Children in poverty also often become pregnant because having a child makes them feel they finally have "something or someone" that is their own and that can't be taken from them, according to Johnson.
"Everything children in poverty have is subject to being stolen, sold, or given away. When you look at how that effects everything that they do, teenagers will say, 'Well, I had a baby because that's something nobody can take away from me. I had a baby because that's someone I can love and nobody can take it away from me,'" Johnson said.
Physical and sexual abuse are also injustices that children who live in poverty often experience. Such experiences cause those children to have a heightened perception regarding mannerisms and body language. For instance, to escape an alcoholic, abusive uncle, a child learns to read his body language so that he or she can escape to a different room. For teachers, this can be challenging.
"... They learn to read facial expressions and body movements. When teachers make sarcastic comments to children in the classroom and don't think they got it; they got it, and they got it long before you said it because they read it in your face and they read it in your body language," said Johnson.

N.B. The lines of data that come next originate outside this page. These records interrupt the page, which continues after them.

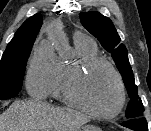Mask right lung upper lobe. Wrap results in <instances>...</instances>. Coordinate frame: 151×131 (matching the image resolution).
Here are the masks:
<instances>
[{
  "label": "right lung upper lobe",
  "mask_w": 151,
  "mask_h": 131,
  "mask_svg": "<svg viewBox=\"0 0 151 131\" xmlns=\"http://www.w3.org/2000/svg\"><path fill=\"white\" fill-rule=\"evenodd\" d=\"M42 25V16L37 13L27 19L16 31L14 38L10 41L7 48L25 47L34 43L36 36Z\"/></svg>",
  "instance_id": "right-lung-upper-lobe-1"
}]
</instances>
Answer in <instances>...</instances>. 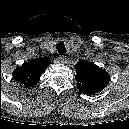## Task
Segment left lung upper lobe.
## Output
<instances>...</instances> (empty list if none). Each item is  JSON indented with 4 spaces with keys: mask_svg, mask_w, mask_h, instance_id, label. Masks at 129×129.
Wrapping results in <instances>:
<instances>
[{
    "mask_svg": "<svg viewBox=\"0 0 129 129\" xmlns=\"http://www.w3.org/2000/svg\"><path fill=\"white\" fill-rule=\"evenodd\" d=\"M109 79L108 73L95 64L81 61L77 65L76 80L79 82L78 87L85 93L94 94L102 90Z\"/></svg>",
    "mask_w": 129,
    "mask_h": 129,
    "instance_id": "1",
    "label": "left lung upper lobe"
}]
</instances>
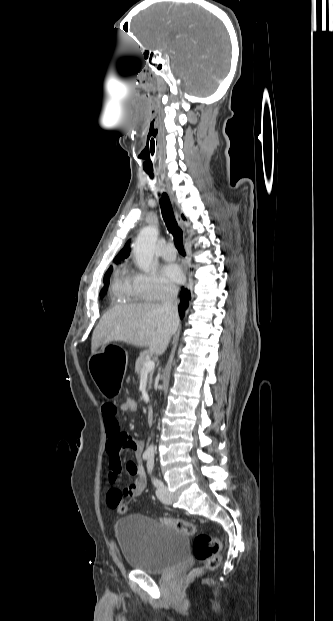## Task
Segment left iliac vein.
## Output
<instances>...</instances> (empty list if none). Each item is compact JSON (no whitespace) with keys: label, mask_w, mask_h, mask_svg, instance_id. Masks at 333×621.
<instances>
[{"label":"left iliac vein","mask_w":333,"mask_h":621,"mask_svg":"<svg viewBox=\"0 0 333 621\" xmlns=\"http://www.w3.org/2000/svg\"><path fill=\"white\" fill-rule=\"evenodd\" d=\"M157 496H158L159 500L162 503H164V504H171V502H172L170 493H169L167 487L164 484H162V486L158 487V489H157Z\"/></svg>","instance_id":"obj_1"}]
</instances>
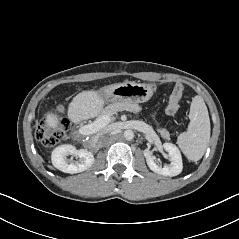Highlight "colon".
<instances>
[{"label": "colon", "instance_id": "5ec220e1", "mask_svg": "<svg viewBox=\"0 0 239 239\" xmlns=\"http://www.w3.org/2000/svg\"><path fill=\"white\" fill-rule=\"evenodd\" d=\"M59 112L62 110L59 109ZM152 121L153 123L160 127L163 125V120L160 117V113L158 110H153L152 113ZM69 123L66 119L61 120L60 127L58 129H54L50 127L46 122L40 123L35 130V137L38 141H40L45 146H53L55 145L59 139L68 131Z\"/></svg>", "mask_w": 239, "mask_h": 239}]
</instances>
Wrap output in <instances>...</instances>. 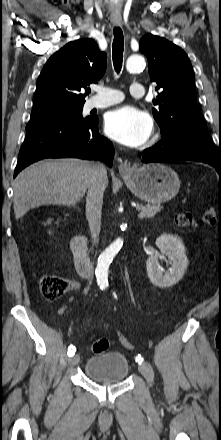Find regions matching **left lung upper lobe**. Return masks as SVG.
I'll list each match as a JSON object with an SVG mask.
<instances>
[{
    "instance_id": "left-lung-upper-lobe-1",
    "label": "left lung upper lobe",
    "mask_w": 221,
    "mask_h": 440,
    "mask_svg": "<svg viewBox=\"0 0 221 440\" xmlns=\"http://www.w3.org/2000/svg\"><path fill=\"white\" fill-rule=\"evenodd\" d=\"M140 51L149 64L159 95L153 101V116L163 140L172 146H201L221 152L212 142L195 95V76L187 54L174 43L152 34L140 40Z\"/></svg>"
}]
</instances>
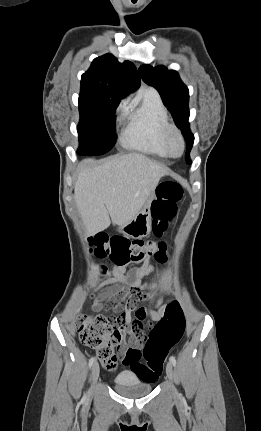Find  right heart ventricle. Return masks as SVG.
Segmentation results:
<instances>
[{
    "instance_id": "obj_1",
    "label": "right heart ventricle",
    "mask_w": 261,
    "mask_h": 431,
    "mask_svg": "<svg viewBox=\"0 0 261 431\" xmlns=\"http://www.w3.org/2000/svg\"><path fill=\"white\" fill-rule=\"evenodd\" d=\"M168 124V114L159 96L153 90H146L126 109L122 143L130 149L168 157L163 142Z\"/></svg>"
}]
</instances>
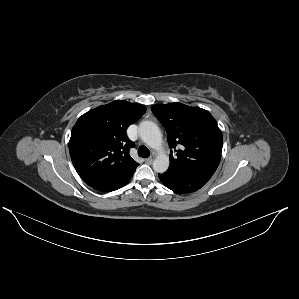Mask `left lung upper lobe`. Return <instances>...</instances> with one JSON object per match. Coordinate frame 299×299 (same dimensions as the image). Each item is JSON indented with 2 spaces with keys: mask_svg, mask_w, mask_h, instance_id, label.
<instances>
[{
  "mask_svg": "<svg viewBox=\"0 0 299 299\" xmlns=\"http://www.w3.org/2000/svg\"><path fill=\"white\" fill-rule=\"evenodd\" d=\"M151 110L166 129L169 146L175 149L178 144L182 145L176 157L171 153L166 172L212 176L223 146L222 133L213 116L202 108L178 102L154 105Z\"/></svg>",
  "mask_w": 299,
  "mask_h": 299,
  "instance_id": "obj_1",
  "label": "left lung upper lobe"
}]
</instances>
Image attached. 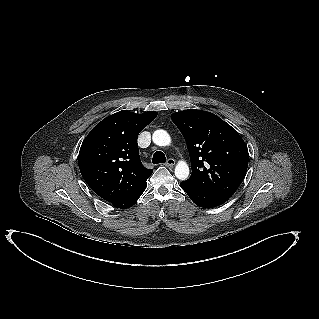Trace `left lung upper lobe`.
Returning a JSON list of instances; mask_svg holds the SVG:
<instances>
[{"label": "left lung upper lobe", "instance_id": "obj_1", "mask_svg": "<svg viewBox=\"0 0 319 319\" xmlns=\"http://www.w3.org/2000/svg\"><path fill=\"white\" fill-rule=\"evenodd\" d=\"M186 140L192 174L185 182L229 199L244 179L248 149L238 132L213 113L188 109L171 115Z\"/></svg>", "mask_w": 319, "mask_h": 319}]
</instances>
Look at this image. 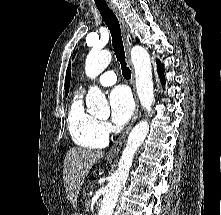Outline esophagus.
<instances>
[{"label":"esophagus","mask_w":221,"mask_h":215,"mask_svg":"<svg viewBox=\"0 0 221 215\" xmlns=\"http://www.w3.org/2000/svg\"><path fill=\"white\" fill-rule=\"evenodd\" d=\"M110 7L118 18V21H119V24L121 27V31L123 34V42H124V47H125V51H126L127 62H128V65L133 73V66H132V61H131V57H130L131 45L129 42V28H128L127 22L124 19L123 14L120 12V10H118V8L116 6L111 5ZM132 84H133L134 99H135V103H136L135 112L133 114V117L131 119L129 126L126 128V130L122 133V135L118 138V140L115 142L113 147L110 149V151L108 153V156H110V157H116L119 154L121 147H122L127 135L129 134L133 124L135 123V121L137 120V118L139 117V114H140V105H139V101H138V97H137V93H136V88L134 85V80L132 81Z\"/></svg>","instance_id":"1"}]
</instances>
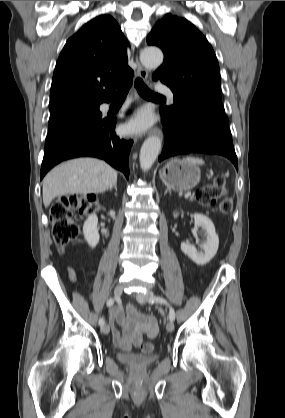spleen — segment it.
I'll return each instance as SVG.
<instances>
[{
	"instance_id": "obj_1",
	"label": "spleen",
	"mask_w": 285,
	"mask_h": 418,
	"mask_svg": "<svg viewBox=\"0 0 285 418\" xmlns=\"http://www.w3.org/2000/svg\"><path fill=\"white\" fill-rule=\"evenodd\" d=\"M184 162L188 163V164H195V165H203L204 161L201 158H197V157H192V156H188L186 158L183 159Z\"/></svg>"
}]
</instances>
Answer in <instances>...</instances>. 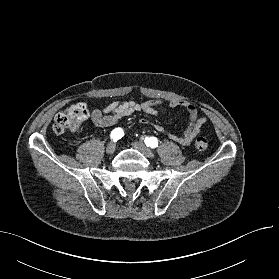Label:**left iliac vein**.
Segmentation results:
<instances>
[{"label":"left iliac vein","instance_id":"obj_1","mask_svg":"<svg viewBox=\"0 0 279 279\" xmlns=\"http://www.w3.org/2000/svg\"><path fill=\"white\" fill-rule=\"evenodd\" d=\"M132 146L147 158H152L154 156L153 152L141 142H133Z\"/></svg>","mask_w":279,"mask_h":279}]
</instances>
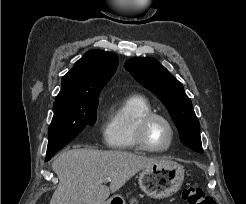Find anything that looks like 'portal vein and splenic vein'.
<instances>
[{
	"instance_id": "1",
	"label": "portal vein and splenic vein",
	"mask_w": 246,
	"mask_h": 204,
	"mask_svg": "<svg viewBox=\"0 0 246 204\" xmlns=\"http://www.w3.org/2000/svg\"><path fill=\"white\" fill-rule=\"evenodd\" d=\"M102 181H103L104 183H108V182L111 181V179L107 177V178H104Z\"/></svg>"
}]
</instances>
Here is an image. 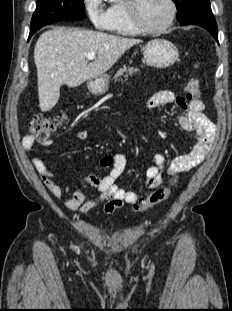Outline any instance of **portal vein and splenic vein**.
I'll return each mask as SVG.
<instances>
[{"mask_svg": "<svg viewBox=\"0 0 232 311\" xmlns=\"http://www.w3.org/2000/svg\"><path fill=\"white\" fill-rule=\"evenodd\" d=\"M96 57V53L95 52H89L87 54V59L88 60H93Z\"/></svg>", "mask_w": 232, "mask_h": 311, "instance_id": "portal-vein-and-splenic-vein-1", "label": "portal vein and splenic vein"}]
</instances>
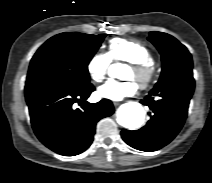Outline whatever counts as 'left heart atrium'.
I'll return each instance as SVG.
<instances>
[{"instance_id": "obj_1", "label": "left heart atrium", "mask_w": 212, "mask_h": 183, "mask_svg": "<svg viewBox=\"0 0 212 183\" xmlns=\"http://www.w3.org/2000/svg\"><path fill=\"white\" fill-rule=\"evenodd\" d=\"M136 91L137 85L131 80L123 82L111 80L100 86L97 90V94L104 99L120 101L126 97L133 96Z\"/></svg>"}]
</instances>
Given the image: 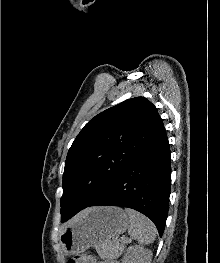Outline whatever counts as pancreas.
Here are the masks:
<instances>
[{"label": "pancreas", "mask_w": 220, "mask_h": 263, "mask_svg": "<svg viewBox=\"0 0 220 263\" xmlns=\"http://www.w3.org/2000/svg\"><path fill=\"white\" fill-rule=\"evenodd\" d=\"M122 246L116 242H108L98 248V253L101 258L113 259L120 254Z\"/></svg>", "instance_id": "obj_1"}]
</instances>
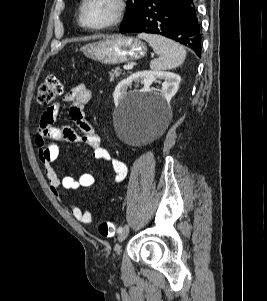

It is extremely imperative, then, that teachers respect student confidentiality and always search for the positive in a child, no matter how much he or she may have been labeled by the education system as a failing student. Love, said Johnson, transforms and, ultimately, makes all the difference.
According to a recent report issued by the U.S. Census Bureau, poverty rose during 2002 for the second straight year in a row as 1.7 million more people dropped below the poverty line. The poverty rate was 12.1 percent last year, an increase from 11.7 percent in 2001 even though the last recession ended in November 2001, the Associated Press reported.
The poverty threshold differs by the size and makeup of a household. The average poverty threshold for a family of four was $18,392 in annual income in 2002.
Johnson is former statewide coordinator of parent education for the Tennessee First Parents First Center, a program of NashvilleREAD. She has also served as parent education specialist for the state department of education and is currently coordinator of early childhood education at Motlow State Community College in Tullahoma, Tenn. She holds a bachelor's degree and licensure in secondary education, a master's degree in health education, and an EDS. degree in instruction and supervision.
Approximately 200 people attended Saturday's conference on literacy and poverty, which was sponsored by Tennessee Parents First and the Milligan College department of teacher education. The conference began at 8:30 a.m. with Johnson's opening lecture. Afterward, several workshops were held throughout the day which addressed various issues surrounding the topic, and attendees were given a free lunch. The conference ended at 3 p.m.